Two bugs working together caused the prompt overflow:

  1. Inaccurate token estimation: The total_chars // 4 heuristic dramatically underestimates tokens for CJK content (Chinese characters use ~1.5 tokens/char, not 0.25). A 400k-char Chinese document estimates as 100k tokens but actually has 200k+ tokens, passing the injection threshold incorrectly.

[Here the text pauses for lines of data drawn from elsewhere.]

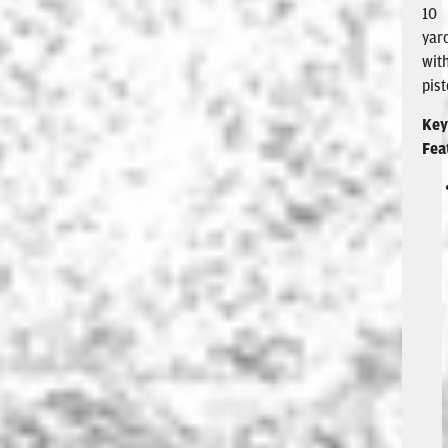
10
yar
wit
pist
Key
Fea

  2. Compression blind spot: The AttachmentTruncationStrategy only recognizes <attachment>, [Attachment, etc. markers but NOT <selected_documents> tags used by notebook mode. This means injected document content is invisible to compression strategies and cannot be truncated as a safety net.

Changes

  1. backend/app/services/chat/preprocessing/selected_documents.py:

    • Add _estimate_tokens() with CJK-aware token estimation (~1.5 tokens/CJK char, ~0.25 tokens/Latin char, 10% safety margin)
    • Reduce MAX_INJECTION_RATIO from 0.5 to 0.3 to leave room for other prompt components
    • Add CJK character detection regex pattern
  2. chat_shell/chat_shell/compression/strategies.py:

    • Add <selected_documents> to DOCUMENT_MARKERS list
    • Update ATTACHMENT_PATTERN regex to match <selected_documents> XML tags and # Reference Documents headers
    • Fix header extraction in _truncate_attachments_proportionally to handle both bracket-style and XML-style document formats

Test plan

  • All 1102 backend tests pass
  • All 41 compression tests pass
  • All 334 chat_shell tests pass (1 pre-existing unrelated failure excluded)
  • Verify notebook chat with large CJK knowledge documents falls back to RAG instead of direct injection
  • Verify notebook chat with smaller documents still uses direct injection correctly
  • Verify compression can truncate <selected_documents> content when prompt exceeds context limits

Summary by CodeRabbit

Release Notes

  • Bug Fixes

    • Improved token counting for multilingual content in documents
    • Enhanced attachment format recognition and header extraction during truncation
  • Improvements

    • Optimized context window allocation for better document processing

The notebook chat page throws "prompt is too long" error when referencing
knowledge documents because of two issues:

1. Token estimation uses naive `len // 4` heuristic which dramatically
   underestimates tokens for CJK content (Chinese/Japanese/Korean chars
   use ~1.5 tokens per character, not 0.25). This causes large documents
   to pass the injection threshold when they shouldn't.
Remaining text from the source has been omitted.